══ Exercise material ══

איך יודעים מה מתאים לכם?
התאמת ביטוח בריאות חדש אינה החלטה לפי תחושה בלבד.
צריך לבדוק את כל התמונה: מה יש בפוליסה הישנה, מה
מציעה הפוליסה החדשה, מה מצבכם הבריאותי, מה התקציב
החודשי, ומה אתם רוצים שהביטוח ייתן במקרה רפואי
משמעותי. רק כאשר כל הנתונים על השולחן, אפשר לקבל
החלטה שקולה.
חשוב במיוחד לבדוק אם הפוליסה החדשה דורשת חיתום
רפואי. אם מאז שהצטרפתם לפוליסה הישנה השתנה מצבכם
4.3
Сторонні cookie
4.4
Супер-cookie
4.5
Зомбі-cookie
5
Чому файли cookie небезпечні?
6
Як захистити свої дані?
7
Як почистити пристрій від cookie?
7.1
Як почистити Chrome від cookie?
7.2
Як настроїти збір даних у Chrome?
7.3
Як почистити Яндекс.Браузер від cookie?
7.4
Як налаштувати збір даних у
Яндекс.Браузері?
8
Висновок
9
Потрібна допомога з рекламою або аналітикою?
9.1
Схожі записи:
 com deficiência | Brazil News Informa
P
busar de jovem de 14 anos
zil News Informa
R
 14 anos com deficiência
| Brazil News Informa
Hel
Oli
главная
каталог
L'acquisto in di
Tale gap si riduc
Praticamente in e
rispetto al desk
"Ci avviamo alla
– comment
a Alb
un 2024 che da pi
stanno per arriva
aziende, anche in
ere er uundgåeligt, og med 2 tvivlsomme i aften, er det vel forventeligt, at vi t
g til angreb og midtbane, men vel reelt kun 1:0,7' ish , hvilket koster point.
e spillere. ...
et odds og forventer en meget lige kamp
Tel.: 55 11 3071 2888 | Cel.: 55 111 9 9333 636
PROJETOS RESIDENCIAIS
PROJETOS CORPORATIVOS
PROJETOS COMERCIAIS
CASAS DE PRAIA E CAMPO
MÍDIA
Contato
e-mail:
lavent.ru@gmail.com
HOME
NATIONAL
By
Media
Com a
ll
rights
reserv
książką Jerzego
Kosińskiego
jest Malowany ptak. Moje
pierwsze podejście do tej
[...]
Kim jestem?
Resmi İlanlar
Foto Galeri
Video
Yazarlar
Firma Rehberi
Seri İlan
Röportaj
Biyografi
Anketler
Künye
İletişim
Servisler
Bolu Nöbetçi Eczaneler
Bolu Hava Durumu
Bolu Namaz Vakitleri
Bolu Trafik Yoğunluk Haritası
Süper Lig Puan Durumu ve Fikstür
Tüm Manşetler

═══
══ Exercise material ══

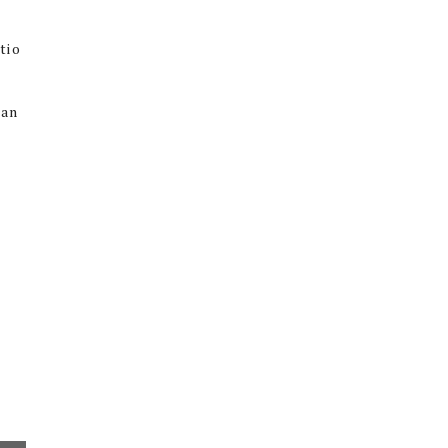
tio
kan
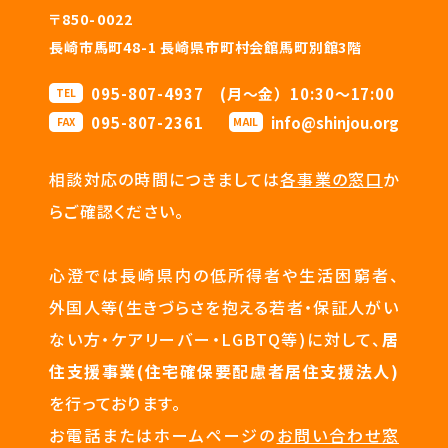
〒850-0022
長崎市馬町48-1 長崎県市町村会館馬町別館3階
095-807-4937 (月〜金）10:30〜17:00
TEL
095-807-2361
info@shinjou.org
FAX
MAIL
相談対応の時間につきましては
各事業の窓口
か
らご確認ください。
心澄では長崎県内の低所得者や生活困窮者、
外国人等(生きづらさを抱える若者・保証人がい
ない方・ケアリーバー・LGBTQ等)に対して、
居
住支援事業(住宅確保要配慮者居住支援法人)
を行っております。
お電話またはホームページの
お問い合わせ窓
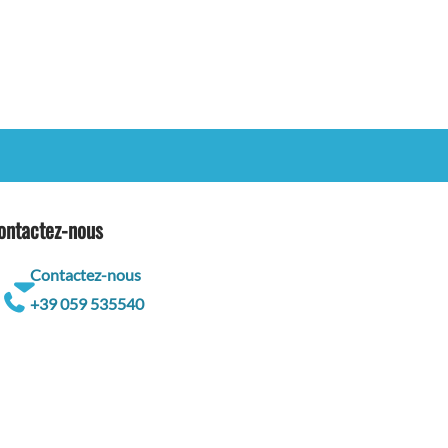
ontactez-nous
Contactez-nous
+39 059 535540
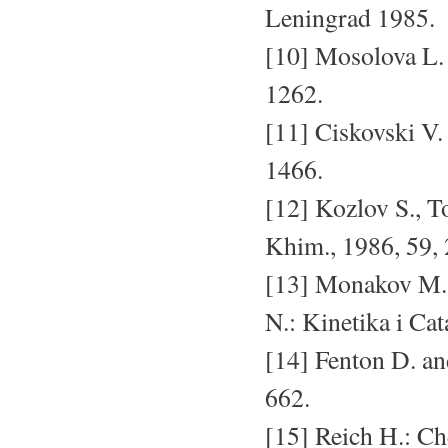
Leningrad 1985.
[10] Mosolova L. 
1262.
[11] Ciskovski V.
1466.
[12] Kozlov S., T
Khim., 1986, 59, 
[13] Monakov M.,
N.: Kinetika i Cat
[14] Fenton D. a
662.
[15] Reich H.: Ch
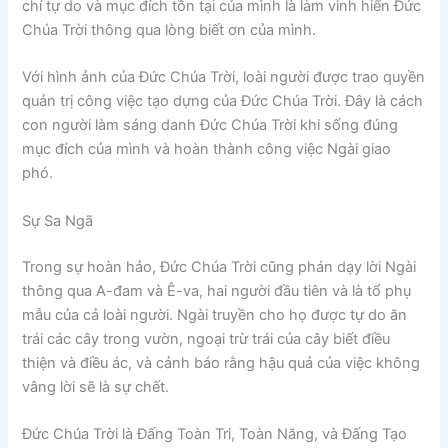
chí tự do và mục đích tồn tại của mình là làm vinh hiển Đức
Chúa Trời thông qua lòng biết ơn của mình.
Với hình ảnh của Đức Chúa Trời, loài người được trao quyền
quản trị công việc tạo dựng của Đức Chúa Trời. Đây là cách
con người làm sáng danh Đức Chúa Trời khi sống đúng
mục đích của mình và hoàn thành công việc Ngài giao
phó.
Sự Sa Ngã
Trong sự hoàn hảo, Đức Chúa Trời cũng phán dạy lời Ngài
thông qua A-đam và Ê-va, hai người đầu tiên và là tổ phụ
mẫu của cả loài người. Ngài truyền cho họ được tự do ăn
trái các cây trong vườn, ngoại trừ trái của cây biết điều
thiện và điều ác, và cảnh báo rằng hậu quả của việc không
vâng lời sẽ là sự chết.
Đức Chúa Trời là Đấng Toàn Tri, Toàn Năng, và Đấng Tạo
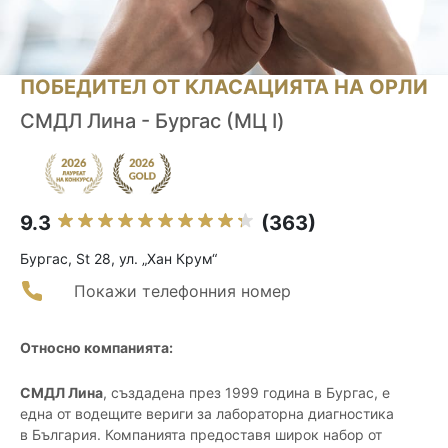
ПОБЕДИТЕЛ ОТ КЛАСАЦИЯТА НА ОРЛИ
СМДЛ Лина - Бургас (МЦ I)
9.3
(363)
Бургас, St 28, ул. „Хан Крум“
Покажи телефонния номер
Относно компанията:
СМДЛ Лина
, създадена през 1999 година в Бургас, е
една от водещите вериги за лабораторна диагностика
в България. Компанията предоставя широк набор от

═══
══ Exercise material ══

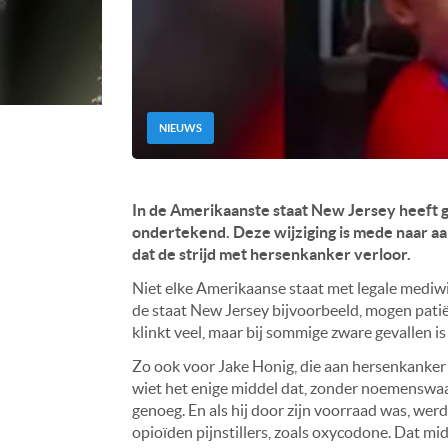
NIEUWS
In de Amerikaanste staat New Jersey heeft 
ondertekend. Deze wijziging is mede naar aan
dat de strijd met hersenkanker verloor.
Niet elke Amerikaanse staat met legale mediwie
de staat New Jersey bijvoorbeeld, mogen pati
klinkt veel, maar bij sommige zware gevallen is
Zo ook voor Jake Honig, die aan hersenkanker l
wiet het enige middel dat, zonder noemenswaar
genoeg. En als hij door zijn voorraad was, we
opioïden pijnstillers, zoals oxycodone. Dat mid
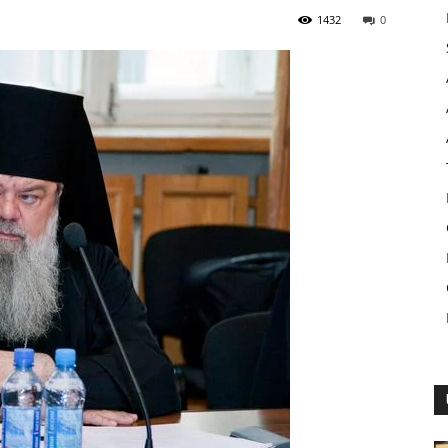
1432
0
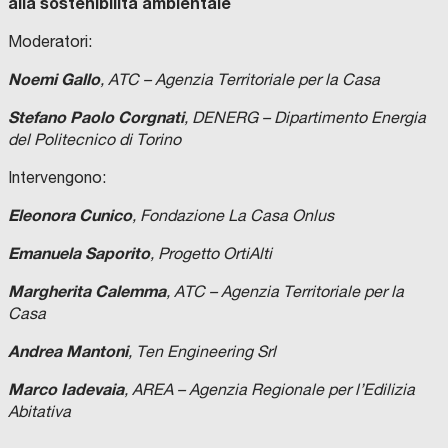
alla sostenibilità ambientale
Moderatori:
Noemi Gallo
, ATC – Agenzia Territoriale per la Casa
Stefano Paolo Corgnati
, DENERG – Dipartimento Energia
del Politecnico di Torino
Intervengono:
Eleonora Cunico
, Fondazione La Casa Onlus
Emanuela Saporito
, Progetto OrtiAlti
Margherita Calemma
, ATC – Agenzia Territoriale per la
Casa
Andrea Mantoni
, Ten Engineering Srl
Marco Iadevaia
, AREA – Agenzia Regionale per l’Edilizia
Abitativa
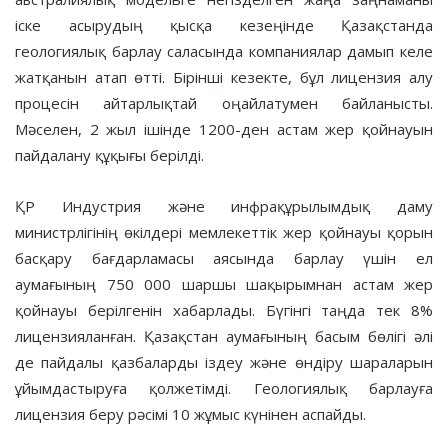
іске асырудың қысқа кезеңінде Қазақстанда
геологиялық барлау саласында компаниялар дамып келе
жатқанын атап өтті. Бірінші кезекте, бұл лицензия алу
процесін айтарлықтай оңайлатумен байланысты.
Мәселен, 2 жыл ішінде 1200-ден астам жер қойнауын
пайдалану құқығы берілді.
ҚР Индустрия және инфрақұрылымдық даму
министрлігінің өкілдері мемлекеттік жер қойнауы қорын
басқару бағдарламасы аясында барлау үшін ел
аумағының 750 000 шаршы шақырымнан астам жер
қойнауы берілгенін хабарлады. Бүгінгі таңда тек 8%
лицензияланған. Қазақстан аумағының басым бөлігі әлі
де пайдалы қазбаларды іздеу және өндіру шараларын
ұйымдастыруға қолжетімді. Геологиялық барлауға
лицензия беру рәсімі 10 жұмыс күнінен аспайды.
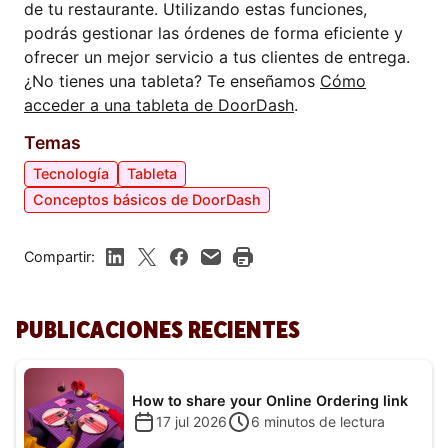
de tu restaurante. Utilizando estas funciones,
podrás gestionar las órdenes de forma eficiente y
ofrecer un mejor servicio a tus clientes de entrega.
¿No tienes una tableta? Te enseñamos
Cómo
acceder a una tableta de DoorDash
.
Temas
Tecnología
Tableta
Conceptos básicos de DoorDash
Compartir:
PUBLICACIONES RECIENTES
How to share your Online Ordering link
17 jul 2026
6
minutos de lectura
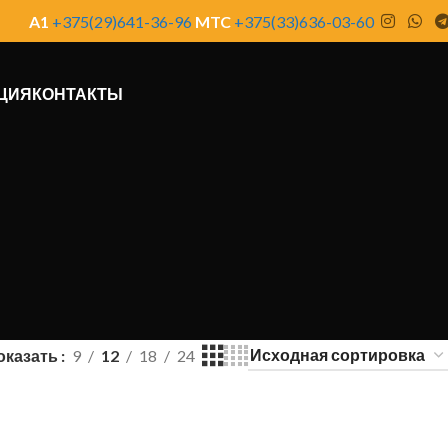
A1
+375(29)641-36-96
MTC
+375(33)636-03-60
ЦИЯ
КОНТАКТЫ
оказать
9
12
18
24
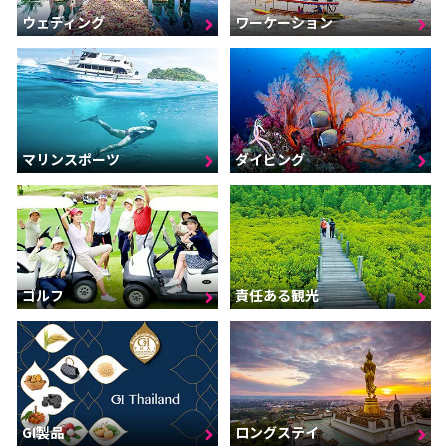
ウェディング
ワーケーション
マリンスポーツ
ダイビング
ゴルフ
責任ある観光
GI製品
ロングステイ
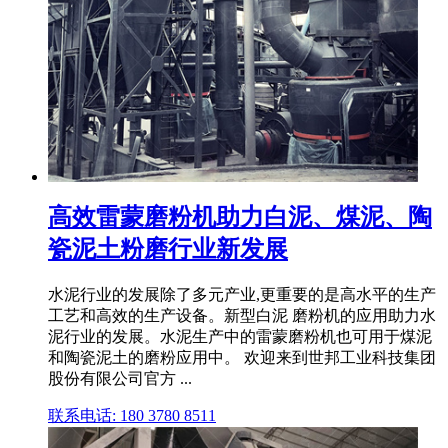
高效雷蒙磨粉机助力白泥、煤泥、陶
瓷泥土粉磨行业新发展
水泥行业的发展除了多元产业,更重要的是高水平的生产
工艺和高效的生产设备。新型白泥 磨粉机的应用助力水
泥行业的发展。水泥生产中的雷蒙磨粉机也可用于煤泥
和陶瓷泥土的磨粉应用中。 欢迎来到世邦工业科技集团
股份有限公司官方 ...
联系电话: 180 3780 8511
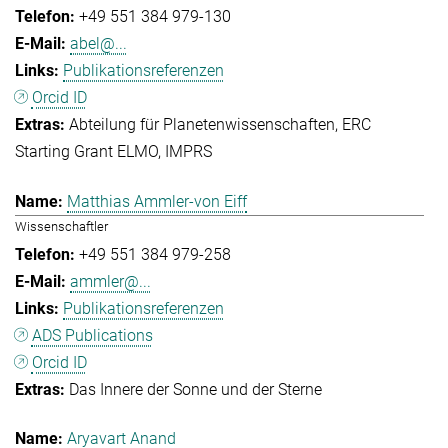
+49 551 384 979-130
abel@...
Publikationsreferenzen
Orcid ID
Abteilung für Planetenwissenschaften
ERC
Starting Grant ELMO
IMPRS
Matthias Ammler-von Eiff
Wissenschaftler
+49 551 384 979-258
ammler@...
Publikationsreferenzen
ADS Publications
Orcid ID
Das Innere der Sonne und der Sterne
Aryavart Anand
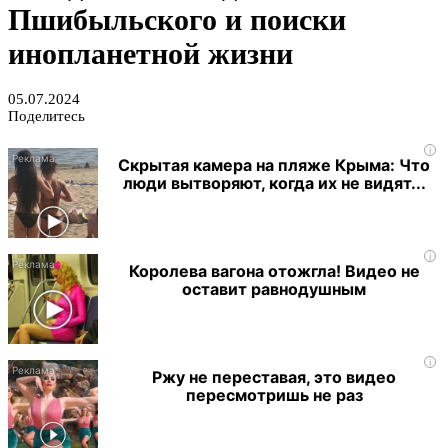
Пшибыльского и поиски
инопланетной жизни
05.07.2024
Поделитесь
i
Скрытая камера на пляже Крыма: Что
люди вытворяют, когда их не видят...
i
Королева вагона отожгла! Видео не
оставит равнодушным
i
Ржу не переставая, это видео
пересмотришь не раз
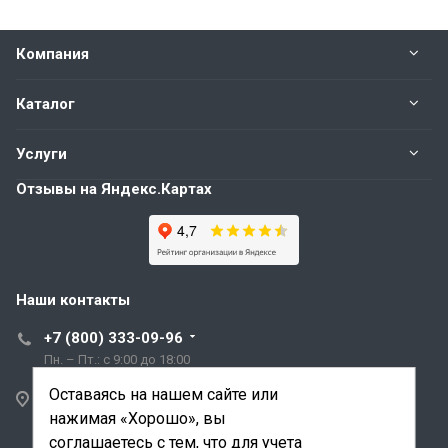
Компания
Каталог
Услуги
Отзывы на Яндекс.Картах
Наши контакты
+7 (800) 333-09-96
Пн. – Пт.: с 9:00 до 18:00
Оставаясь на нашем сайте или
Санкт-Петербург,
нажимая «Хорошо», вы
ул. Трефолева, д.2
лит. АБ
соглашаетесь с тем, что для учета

═══

> [Your goal]
Of the records above, print only the lines from the one containing "[14] Fenton D. a" through the one containing "con người làm", inclusive and unaltered, leaving out pictures.

> [Solution to this problem]
[14] Fenton D. a
662.
[15] Reich H.: Ch
chí tự do và mục đích tồn tại của mình là làm vinh hiển Đức
Chúa Trời thông qua lòng biết ơn của mình.
Với hình ảnh của Đức Chúa Trời, loài người được trao quyền
quản trị công việc tạo dựng của Đức Chúa Trời. Đây là cách
con người làm sáng danh Đức Chúa Trời khi sống đúng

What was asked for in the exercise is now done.